We’re pleased to announce that Indemo, the European asset-backed investment platform, has officially closed its 2024 equity funding round. Raised in a series of tranches over the span of the year, the business secured €556,000 at a €7.5M pre-money valuation.
The round was funded by a mix of new and existing private investors from Ireland, Canada, Lithuania and Latvia, primarily from the financial services, marketing and media sectors.
Indemo has enjoyed a successful rollout in Europe on the back of the cross border services passporting under EU regulations. The latest raise will keep this momentum going - helping support high growth marketing strategies across 29 EU/EEA member states, along with a roadmap of new platform features and investment product offerings.
There are a number of major new initiatives and platform enhancements on the horizon for Indemo, including the launch of the eagerly anticipated secondary market feature. This groundbreaking new exchange will allow mortgage debts to be traded between ordinary retail investors for the first time ever.

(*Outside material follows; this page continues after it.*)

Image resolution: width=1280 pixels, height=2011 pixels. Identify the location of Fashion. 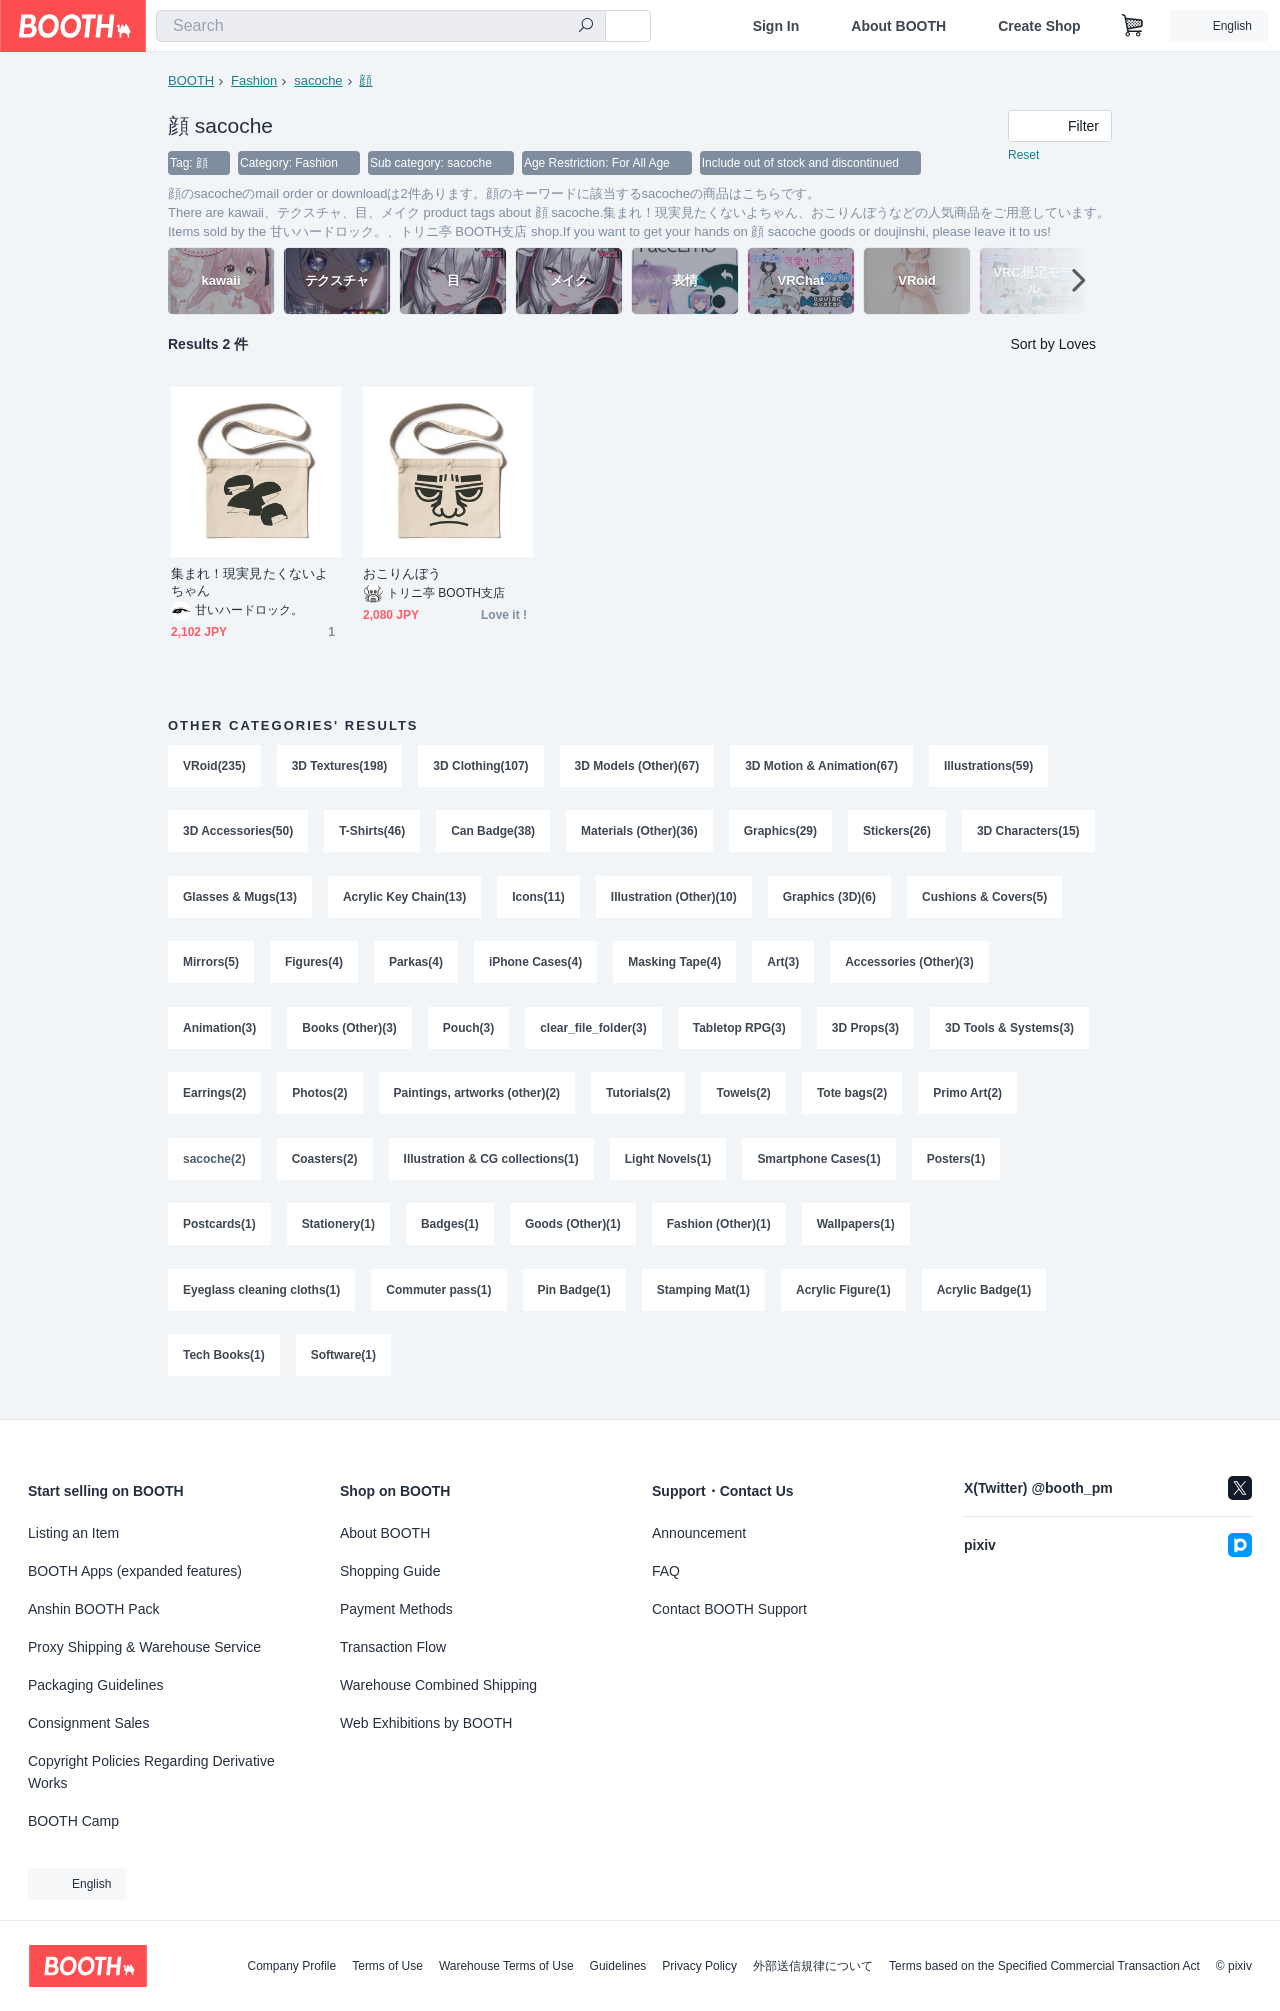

The company will also expand its range of asset-backed investment products with the launch of Bank-Type Mortgage Loan Investments. This product will provide additional opportunities for investors who prefer regular income to participate in the Spanish real estate market - furthering the platform’s goal of democratising investment for all.

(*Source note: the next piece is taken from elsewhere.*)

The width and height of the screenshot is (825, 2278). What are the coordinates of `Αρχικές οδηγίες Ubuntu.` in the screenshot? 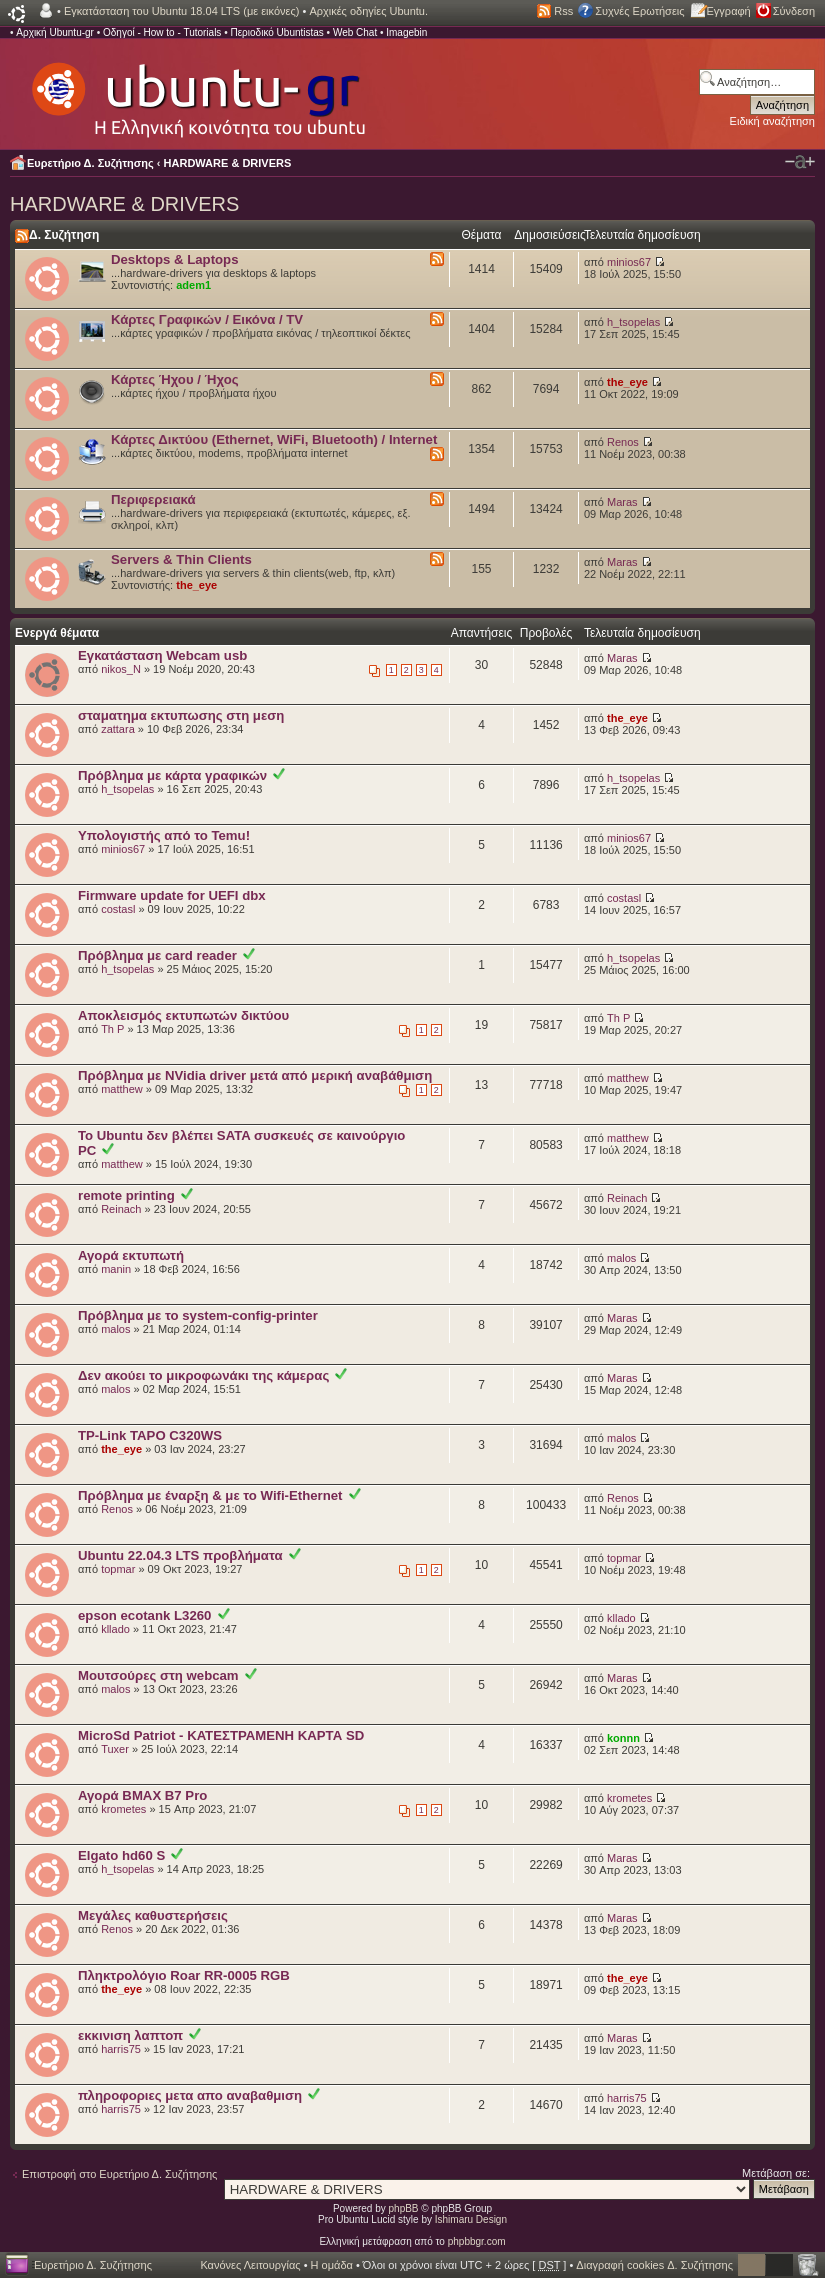 It's located at (368, 11).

Indemo’s CEO and Co-Founder Sergejs Viskovkis has a confident outlook on the future of the business, saying:
Sergejs Viskovkis, CEO and Co-Founder of Indemo
We’re excited to welcome our new equity investors, who share our vision of investment democracy, believe in our customer base, and trust our roadmap. This new funding injection will provide us with the capital we need to take operations, growth, and engineering to the next level.
We also know that the Indemo community is curious about opportunities to purchase equity in Indemo, so we may consider a limited crowd offering in 2025.
About Indemo
Founded in 2021 by a passionate and experienced team of ex-bankers, Indemo aims to democratise investment by providing the public with investment products usually reserved for high-net-worth individuals and institutions.
Licensed as an investment firm by the Central Bank of Latvia in 2022, Indemo has since attracted thousands of European users to the platform, and is currently managing over €5.5 million in assets.
Named as one of the top 10 startups to watch in 2024 by EuStartups.com, it looks like Indemo has a promising future ahead of it, with plenty of exciting news and updates to come.
Indemo SIA — (registration no. 40203401432, legal address: Skanstes iela 50, Rīga, LV-1013, Latvia) is an investment firm licensed and supervised by Latvijas Banka (Central Bank of Latvia). License number 06.06.08.824/547.
Indemo SIA is a member of the national investor compensation scheme established under EU Directive 97/9/EC. The scheme protects investors by providing compensation if Indemo SIA fails to return financial instruments or cash to investors. The compensation is limited to the outstanding liabilities, up to €20 000.
1 Indemo authorized and approved to operate in 29 EU Member States: Germany (Bundesanstalt für Finanzdienstleistungsaufsicht), Spain (Comisión Nacional del Mercado de Valores), Portugal (Comissão do Mercado de Valores Mobiliários), France (L’Autorité des marchés financiers), Lithuania (Lietuvos centrinis bankas), Austria (Austrian Financial Market Authority), Malta (Malta Financial Services Authority (MSFA)), Netherlands (De Nederlandsche Bank (DNB)), Iceland (Central Bank of Iceland Seðlabanki Íslands), Sweden (Finansinspektionen (FI)), Italy (Commissione Nazionale per le Società e la Borsa), Ireland (Banc Ceannais na hÉireann (Central Bank of Ireland)), Luxembourg (Commission de Surveillance du Secteur Financier), Romania (Autoritatea de Supraveghere Financiară (ASF)), Norway (Finanstilsynet), Hungary (Magyar Nemzeti Bank (MNB)), Greece (The Hellenic Capital Market Commission (HCMC)), Slovenia (Agencija za trg vrednostnih papirjev), Slovakia (Národná banka Slovenska), Cyprus (Cyprus Securities and Exchange Commission), Czech Republic (Česká národní banka), Finland (Finanssivalvonta FIN-SVA), Belgium (Autoriteit voor Financiële Diensten en Markten), Estonia (Estonian Financial Supervision and Resolution Authority), Latvia (Latvijas Banka), Liechtenstein (Finanzmarktaufsicht Liechtenstein (FMA)), Denmark (Finanstilsynet), Croatia (Hrvatska agencija za nadzor financijskih usluga).
3 15.1% is expected annual return rate based on the moderate scenario for Discounted Debt Investment products, when 90% of the outstanding mortgage debt is settled within 18 months of the investment date (for more info, please see KID available in the Legal Documents section).
Investing in financial instruments involves risk, and there’s no guarantee that investors will get back invested capital. Moreover, past performance does not guarantee future returns.